## THE PROBLEM
Only one stretch of the data below is needed: the line with "Protecting your vehicle’s" through the last line. Output it exactly and drop the pictures.

## DATA FOR THIS EXERCISE
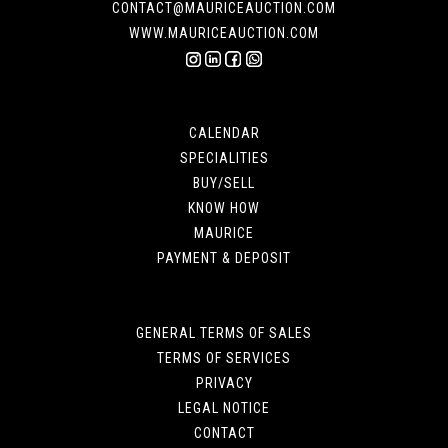
CONTACT@MAURICEAUCTION.COM
WWW.MAURICEAUCTION.COM
CALENDAR
SPECIALITIES
BUY/SELL
KNOW HOW
MAURICE
PAYMENT & DEPOSIT
GENERAL TERMS OF SALES
TERMS OF SERVICES
PRIVACY
LEGAL NOTICE
CONTACT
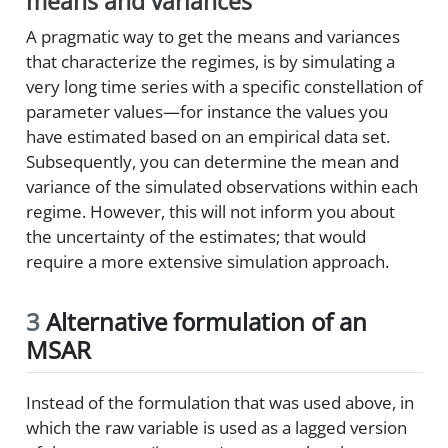
means and variances
A pragmatic way to get the means and variances
that characterize the regimes, is by simulating a
very long time series with a specific constellation of
parameter values—for instance the values you
have estimated based on an empirical data set.
Subsequently, you can determine the mean and
variance of the simulated observations within each
regime. However, this will not inform you about
the uncertainty of the estimates; that would
require a more extensive simulation approach.
3
Alternative formulation of an
MSAR
Instead of the formulation that was used above, in
which the raw variable is used as a lagged version
y
t
−
1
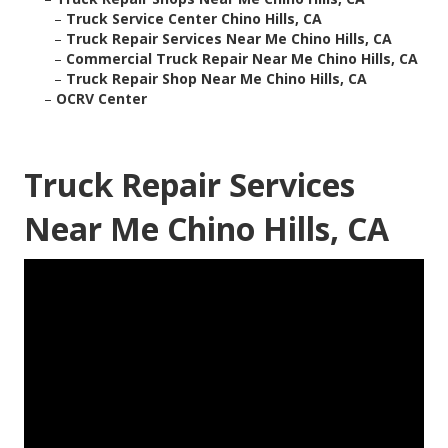
–
Truck Service Center Chino Hills, CA
–
Truck Repair Services Near Me Chino Hills, CA
–
Commercial Truck Repair Near Me Chino Hills, CA
–
Truck Repair Shop Near Me Chino Hills, CA
–
OCRV Center
Truck Repair Services
Near Me Chino Hills, CA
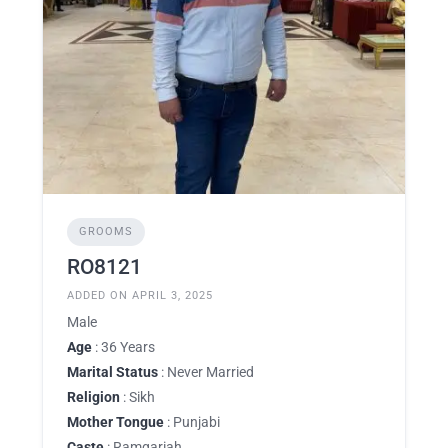
GROOMS
RO8121
ADDED ON APRIL 3, 2025
Male
Age
: 36 Years
Marital Status
: Never Married
Religion
: Sikh
Mother Tongue
: Punjabi
Caste
: Ramgariah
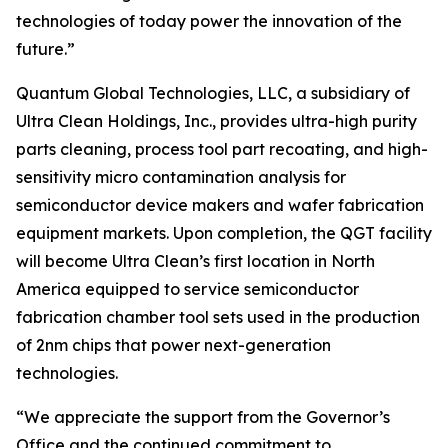
technologies of today power the innovation of the
future.”
Quantum Global Technologies, LLC, a subsidiary of
Ultra Clean Holdings, Inc., provides ultra-high purity
parts cleaning, process tool part recoating, and high-
sensitivity micro contamination analysis for
semiconductor device makers and wafer fabrication
equipment markets. Upon completion, the QGT facility
will become Ultra Clean’s first location in North
America equipped to service semiconductor
fabrication chamber tool sets used in the production
of 2nm chips that power next-generation
technologies.
“We appreciate the support from the Governor’s
Office and the continued commitment to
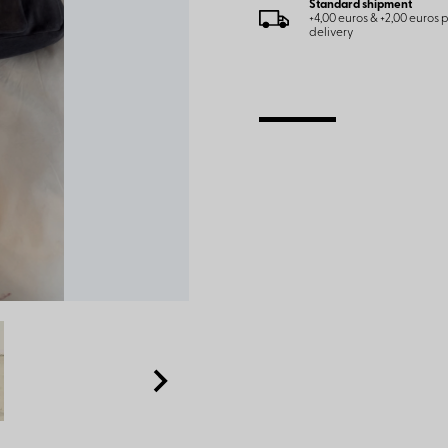
Standard shipment
+4,00 euros & +2,00 euros
delivery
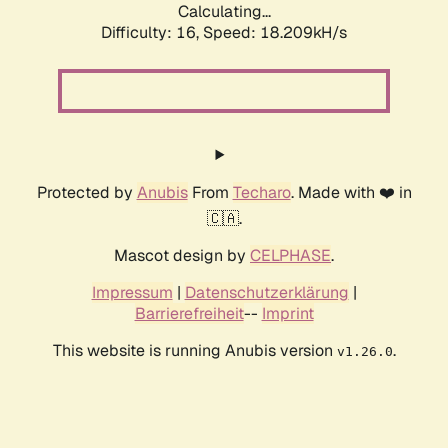
Calculating...
Difficulty: 16,
Speed: 18.209kH/s
Protected by
Anubis
From
Techaro
. Made with ❤️ in
🇨🇦.
Mascot design by
CELPHASE
.
Impressum
|
Datenschutzerklärung
|
Barrierefreiheit
--
Imprint
This website is running Anubis version
.
v1.26.0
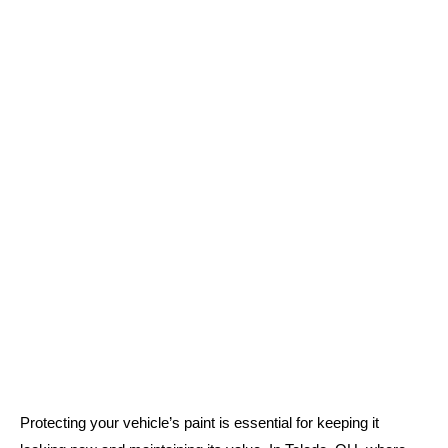
Protecting your vehicle’s paint is essential for keeping it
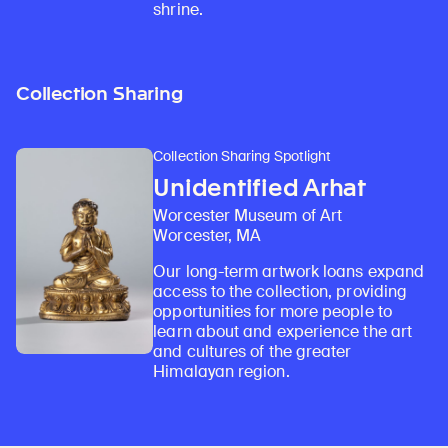
shrine.
Collection Sharing
Collection Sharing Spotlight
Unidentified Arhat
Worcester Museum of Art
Worcester, MA
Our long-term artwork loans expand
access to the collection, providing
opportunities for more people to
learn about and experience the art
and cultures of the greater
Himalayan region.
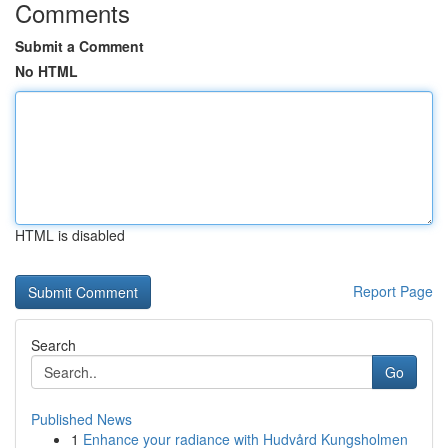
Comments
Submit a Comment
No HTML
HTML is disabled
Report Page
Search
Go
Published News
1
Enhance your radiance with Hudvård Kungsholmen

## RESULT FOR THIS TASK
Protecting your vehicle’s paint is essential for keeping it
shrine.
Collection Sharing
Collection Sharing Spotlight
Unidentified Arhat
Worcester Museum of Art
Worcester, MA
Our long-term artwork loans expand
access to the collection, providing
opportunities for more people to
learn about and experience the art
and cultures of the greater
Himalayan region.
Comments
Submit a Comment
No HTML
HTML is disabled
Report Page
Search
Go
Published News
1
Enhance your radiance with Hudvård Kungsholmen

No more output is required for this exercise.